Rowan Hisayo Buchanan’s debut novel Harmless Like You centers on how children inherit identity. It follows Yuki Oyama, a young Japanese artist struggling to make it in America and her son Jay who, as an adult in the present day, must confront his mother’s abandonment. The novel was a New York Times Editor’s Choice and an NPR 2017 Great Read.
THE ASPEN INSTITUTE: How might fiction help us to explore contemporary issues?
ROWAN HISAYO BUCHANAN: Philosophers are, in their own way, fiction writers. Plato’s Cave is a very short story. This is no coincidence. Stories stretch our thinking. Much of the more poisonous rhetoric today seems to come from an unwillingness to feel for others. This makes books, especially books about and by people whose stories are underrepresented, all the more important.
When we leap into a character’s life, we enter a thought experiment.
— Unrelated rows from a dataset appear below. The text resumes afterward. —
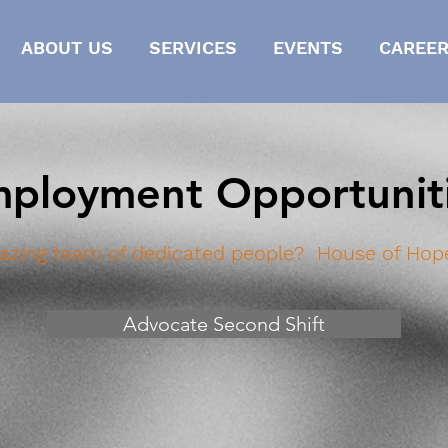
ABOUT US
SERVICES
EVENTS
CAREER
ployment Opportunit
azing team of dedicated people?
House of Hope
Advocate Second Shift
We put ourselves in different life circumstances. We see why actions that at first seem inexplicable are taken. We invest our hopes in the hopes of someone unlike ourselves. And when that character makes mistakes, instead of judging them we can choose to see that bad choices might be the result of a human pushed beyond the person’s capacity to cope.
Certainly, plenty of unkind people have enjoyed novels. But for those who read with a desire to be more empathetic, fiction can provide the training wheels. Fiction opens our minds to problems and dreams very different from our own. And hopefully that can help us treat each other with greater kindness.